Perché abbiamo deciso di stampare il logo di Trame di Quartiere sui nostri Regali Solidali? (scoprili su https://www.tramediquartiere.org/regalisolidali/ )
Se abbiamo scelto proprio questa immagine non è solo per farla circolare e farci conoscere,
ma soprattutto perché crediamo che una vostra donazione significhi sposare il nostro progetto, diventare nostro partner e contribuire alle nostre sfide.
Ci sembra quindi giusto raccontarvi la storia del nostro logo e condividere con voi il significato sotteso a un disegno che per noi rappresenta un punto di partenza!

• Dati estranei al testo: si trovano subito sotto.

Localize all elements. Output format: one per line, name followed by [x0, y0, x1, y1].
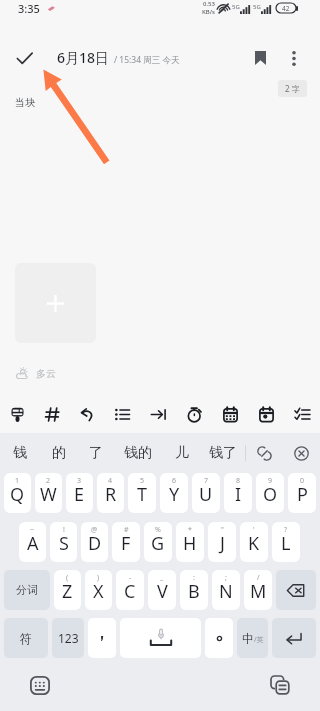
button[interactable]: 7 [192, 473, 220, 513]
staticText: F [121, 531, 131, 556]
staticText: ) [97, 573, 100, 583]
button[interactable] [205, 618, 233, 658]
button[interactable]: 钱的 [114, 433, 162, 473]
button[interactable]: Keyboard [22, 667, 58, 703]
staticText: 8 [236, 476, 241, 486]
button[interactable]: # [112, 522, 140, 562]
staticText: H [183, 531, 197, 556]
staticText: E [74, 482, 85, 507]
staticText: K [248, 531, 260, 556]
button[interactable]: * [176, 522, 204, 562]
button[interactable]: Backspace [276, 570, 316, 610]
button[interactable]: 的 [40, 433, 77, 473]
button[interactable]: Close [283, 433, 320, 473]
button[interactable]: 3 [66, 473, 93, 513]
staticText: ' [253, 525, 255, 535]
button[interactable]: Space, voice input [120, 618, 201, 658]
staticText: _ [160, 573, 164, 583]
button[interactable]: 儿 [162, 433, 201, 473]
button[interactable]: 1 [4, 473, 31, 513]
staticText: 2 [46, 476, 51, 486]
button[interactable]: ! [50, 522, 77, 562]
button[interactable]: 符 [4, 618, 48, 658]
staticText: Y [169, 482, 180, 507]
button[interactable]: Format [0, 396, 35, 433]
staticText: V [157, 579, 168, 604]
button[interactable]: 8 [224, 473, 252, 513]
staticText: 0.53 [203, 0, 215, 8]
button[interactable]: Link [246, 433, 283, 473]
button[interactable]: _ [148, 570, 176, 610]
button[interactable]: ' [240, 522, 268, 562]
button[interactable]: Clipboard [262, 667, 298, 703]
button[interactable]: 分词 [4, 570, 50, 610]
staticText: 的 [52, 444, 66, 462]
staticText: 0 [300, 476, 305, 486]
button[interactable]: 6 [160, 473, 188, 513]
staticText: M [250, 579, 267, 604]
staticText: A [27, 531, 39, 556]
staticText: L [281, 531, 291, 556]
button[interactable]: 9 [256, 473, 284, 513]
button[interactable]: 了 [77, 433, 114, 473]
button[interactable]: - [116, 570, 144, 610]
button[interactable] [88, 618, 116, 658]
button[interactable]: 钱了 [201, 433, 245, 473]
staticText: ? [284, 525, 288, 535]
button[interactable]: 2 [35, 473, 62, 513]
staticText: C [124, 579, 136, 604]
staticText: 了 [89, 444, 103, 462]
button[interactable]: Tag [35, 396, 70, 433]
button[interactable]: ? [272, 522, 300, 562]
button[interactable]: 123 [52, 618, 84, 658]
staticText: * [188, 525, 192, 535]
button[interactable]: ) [85, 570, 112, 610]
button[interactable]: ~ [19, 522, 46, 562]
button[interactable]: Checklist [284, 396, 320, 433]
staticText: 2 字 [285, 83, 300, 94]
button[interactable]: ; [212, 570, 240, 610]
staticText: ~ [30, 525, 35, 535]
button[interactable]: : [180, 570, 208, 610]
staticText: N [219, 579, 233, 604]
button[interactable]: % [144, 522, 172, 562]
staticText: / [257, 573, 260, 583]
button[interactable]: ( [54, 570, 81, 610]
button[interactable]: 5 [128, 473, 156, 513]
staticText: % [155, 525, 161, 535]
button[interactable]: Bookmark [243, 41, 277, 75]
button[interactable]: Calendar [212, 396, 248, 433]
staticText: 42 [282, 4, 290, 13]
button[interactable]: Undo [70, 396, 105, 433]
button[interactable]: More options [277, 41, 311, 75]
staticText: 4 [108, 476, 113, 486]
button[interactable]: " [208, 522, 236, 562]
staticText: 7 [204, 476, 209, 486]
staticText: / 15:34 周三 今天 [114, 54, 180, 66]
staticText: T [137, 482, 148, 507]
staticText: P [297, 482, 308, 507]
button[interactable]: / [244, 570, 272, 610]
staticText: 5G [232, 3, 240, 11]
staticText: G [151, 531, 165, 556]
button[interactable]: 4 [97, 473, 124, 513]
staticText: KB/s [202, 8, 215, 16]
staticText: J [220, 531, 225, 556]
button[interactable]: Indent [140, 396, 176, 433]
button[interactable]: Date [248, 396, 284, 433]
button[interactable]: Done [6, 40, 42, 76]
staticText: 5 [140, 476, 145, 486]
staticText: " [221, 525, 224, 535]
button[interactable]: @ [81, 522, 108, 562]
staticText: 9 [268, 476, 273, 486]
button[interactable]: Enter [272, 618, 316, 658]
button[interactable]: Timer [176, 396, 212, 433]
button[interactable]: Bulleted list [105, 396, 140, 433]
button[interactable]: 0 [288, 473, 316, 513]
staticText: : [193, 573, 195, 583]
button[interactable]: 中 [237, 618, 268, 658]
staticText: 5G [253, 3, 261, 11]
staticText: 3:35 [18, 1, 40, 16]
button[interactable]: 钱 [0, 433, 40, 473]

Il logo nasce nel 2015, in occasione della costituzione di Trame di Quartiere come Associazione di Promozione Sociale, a seguito della vincita del bando “BOOM! Polmoni Urbani”. Il nostro partner per la realizzazione della grafica è stato +ADD DESIGN. Insieme abbiamo disegnato delle bozze, focalizzandoci inizialmente sulla parola trame, utilizzando stoffa e fili di lana, ma alla fine, dopo una lunga fase di brainstorming tra gli storici membri del Comitato Cittadini Attivi San Berillo (embrione della futura associazione), è sembrato più forte lavorare sul concetto di sedia.

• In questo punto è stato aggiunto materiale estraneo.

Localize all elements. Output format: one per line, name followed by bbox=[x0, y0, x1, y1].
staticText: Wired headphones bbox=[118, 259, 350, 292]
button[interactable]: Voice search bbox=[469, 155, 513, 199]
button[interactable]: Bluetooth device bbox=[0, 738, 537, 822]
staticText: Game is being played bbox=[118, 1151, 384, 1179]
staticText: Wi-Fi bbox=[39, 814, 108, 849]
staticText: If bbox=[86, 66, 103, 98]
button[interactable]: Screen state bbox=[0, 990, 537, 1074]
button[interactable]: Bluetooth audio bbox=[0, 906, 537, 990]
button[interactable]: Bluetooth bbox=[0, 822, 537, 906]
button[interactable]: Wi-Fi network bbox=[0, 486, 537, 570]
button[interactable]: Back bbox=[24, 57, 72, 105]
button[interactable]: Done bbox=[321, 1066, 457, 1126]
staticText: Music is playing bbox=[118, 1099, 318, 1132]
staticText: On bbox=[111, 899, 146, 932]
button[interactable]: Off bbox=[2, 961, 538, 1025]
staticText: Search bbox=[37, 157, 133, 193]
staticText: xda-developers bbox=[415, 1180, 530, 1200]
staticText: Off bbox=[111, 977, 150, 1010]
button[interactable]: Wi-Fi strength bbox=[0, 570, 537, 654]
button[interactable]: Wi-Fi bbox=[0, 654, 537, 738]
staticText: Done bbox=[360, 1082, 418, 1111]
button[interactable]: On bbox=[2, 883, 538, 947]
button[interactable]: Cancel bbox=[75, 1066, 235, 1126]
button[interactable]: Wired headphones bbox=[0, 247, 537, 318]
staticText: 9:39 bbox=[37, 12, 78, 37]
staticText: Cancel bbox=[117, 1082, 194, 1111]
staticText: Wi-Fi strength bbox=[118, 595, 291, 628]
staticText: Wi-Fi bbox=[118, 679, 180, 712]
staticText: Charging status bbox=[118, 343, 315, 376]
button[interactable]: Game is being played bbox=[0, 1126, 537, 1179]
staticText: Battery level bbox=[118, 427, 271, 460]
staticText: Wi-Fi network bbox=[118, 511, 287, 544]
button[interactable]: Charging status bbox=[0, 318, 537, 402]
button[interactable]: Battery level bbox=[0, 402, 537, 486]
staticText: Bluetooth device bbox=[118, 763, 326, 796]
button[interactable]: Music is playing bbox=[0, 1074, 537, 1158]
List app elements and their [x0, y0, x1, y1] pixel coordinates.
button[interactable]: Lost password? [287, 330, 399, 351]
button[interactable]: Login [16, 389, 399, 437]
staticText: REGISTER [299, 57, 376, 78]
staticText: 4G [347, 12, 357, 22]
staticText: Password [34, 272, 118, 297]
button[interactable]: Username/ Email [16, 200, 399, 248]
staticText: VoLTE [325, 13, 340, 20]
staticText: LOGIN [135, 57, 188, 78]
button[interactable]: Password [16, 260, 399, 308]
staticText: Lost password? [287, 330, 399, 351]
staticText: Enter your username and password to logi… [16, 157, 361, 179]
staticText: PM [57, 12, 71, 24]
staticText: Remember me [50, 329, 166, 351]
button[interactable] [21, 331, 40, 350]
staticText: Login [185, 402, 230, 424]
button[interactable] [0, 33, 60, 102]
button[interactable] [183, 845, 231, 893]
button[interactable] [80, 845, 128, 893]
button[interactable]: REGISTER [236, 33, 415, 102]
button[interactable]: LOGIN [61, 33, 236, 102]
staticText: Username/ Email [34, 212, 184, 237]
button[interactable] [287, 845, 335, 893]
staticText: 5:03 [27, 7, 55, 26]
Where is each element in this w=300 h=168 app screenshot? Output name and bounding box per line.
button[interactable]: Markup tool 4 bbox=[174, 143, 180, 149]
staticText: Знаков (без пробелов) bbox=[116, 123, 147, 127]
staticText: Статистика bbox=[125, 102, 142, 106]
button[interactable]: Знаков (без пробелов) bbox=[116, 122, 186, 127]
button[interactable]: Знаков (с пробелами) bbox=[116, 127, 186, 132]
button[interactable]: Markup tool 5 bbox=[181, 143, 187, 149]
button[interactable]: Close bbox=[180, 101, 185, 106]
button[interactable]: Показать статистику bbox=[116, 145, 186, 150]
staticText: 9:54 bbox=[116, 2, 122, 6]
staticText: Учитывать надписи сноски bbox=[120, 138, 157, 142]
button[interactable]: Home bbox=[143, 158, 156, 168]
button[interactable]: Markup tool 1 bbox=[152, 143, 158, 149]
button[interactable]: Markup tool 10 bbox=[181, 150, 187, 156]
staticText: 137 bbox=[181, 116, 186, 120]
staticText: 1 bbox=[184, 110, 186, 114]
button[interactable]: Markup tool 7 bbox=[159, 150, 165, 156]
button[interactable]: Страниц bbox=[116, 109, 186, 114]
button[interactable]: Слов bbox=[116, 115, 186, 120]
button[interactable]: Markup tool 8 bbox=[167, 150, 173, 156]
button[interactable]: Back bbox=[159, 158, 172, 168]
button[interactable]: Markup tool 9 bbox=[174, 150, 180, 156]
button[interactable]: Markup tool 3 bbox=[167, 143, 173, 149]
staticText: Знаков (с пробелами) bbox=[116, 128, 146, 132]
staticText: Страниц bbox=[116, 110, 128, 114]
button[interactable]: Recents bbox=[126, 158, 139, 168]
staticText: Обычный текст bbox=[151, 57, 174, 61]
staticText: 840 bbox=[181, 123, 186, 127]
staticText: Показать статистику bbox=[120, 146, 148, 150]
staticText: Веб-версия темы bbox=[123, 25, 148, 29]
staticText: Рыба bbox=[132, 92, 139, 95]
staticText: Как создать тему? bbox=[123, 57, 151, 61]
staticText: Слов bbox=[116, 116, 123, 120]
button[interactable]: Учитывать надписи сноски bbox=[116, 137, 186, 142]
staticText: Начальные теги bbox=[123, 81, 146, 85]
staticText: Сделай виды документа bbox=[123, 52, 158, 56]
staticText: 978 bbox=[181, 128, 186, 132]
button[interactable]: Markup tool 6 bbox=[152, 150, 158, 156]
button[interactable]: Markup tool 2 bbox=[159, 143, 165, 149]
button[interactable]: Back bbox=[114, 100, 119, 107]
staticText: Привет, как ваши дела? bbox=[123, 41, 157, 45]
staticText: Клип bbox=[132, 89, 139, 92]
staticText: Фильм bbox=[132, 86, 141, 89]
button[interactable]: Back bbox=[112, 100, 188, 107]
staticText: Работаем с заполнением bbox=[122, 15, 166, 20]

Al di là dell’oggetto posizionato nelle vie, che in un certo senso mette insieme la storia, la realtà e la prospettiva, la sedia ci ha accompagnati sin dal 2011, quando avvenne il primo incontro del Comitato, chiamato appunto “portati una sedia”. In tale occasione ogni partecipante arrivò da casa con una sedia e ci sedemmo in cerchio, per strada, proprio come storicamente avviene nei quartieri popolari.

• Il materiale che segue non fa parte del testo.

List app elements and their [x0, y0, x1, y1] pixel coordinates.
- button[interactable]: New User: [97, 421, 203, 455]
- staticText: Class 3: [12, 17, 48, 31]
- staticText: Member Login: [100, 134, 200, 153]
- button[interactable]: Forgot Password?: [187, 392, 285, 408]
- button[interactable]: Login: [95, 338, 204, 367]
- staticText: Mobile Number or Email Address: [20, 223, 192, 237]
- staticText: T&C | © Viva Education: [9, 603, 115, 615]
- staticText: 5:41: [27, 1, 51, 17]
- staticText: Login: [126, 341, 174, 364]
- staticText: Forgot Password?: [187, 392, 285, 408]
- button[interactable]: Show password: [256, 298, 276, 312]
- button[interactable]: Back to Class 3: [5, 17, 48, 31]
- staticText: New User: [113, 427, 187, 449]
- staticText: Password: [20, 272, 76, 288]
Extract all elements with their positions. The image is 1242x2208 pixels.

Un tempo la sedia era anche uno dei beni che più si produceva a San Berillo, in maniera artigianale, all’interno di piccole falegnamerie. Il signor Nino, uno degli ultimi abitanti a lavorare in questo settore, ha raccontato spesso l’interessante processo di produzione della sedia, dal quale emerge anche un po’ il senso di tristezza e di malinconia che lui prova nel ricordare un’epoca che non esiste più. Una volta pronte, le sedie venivano esposte davanti alla porta, in attesa dei passanti che le avrebbero poi scelte e acquistate.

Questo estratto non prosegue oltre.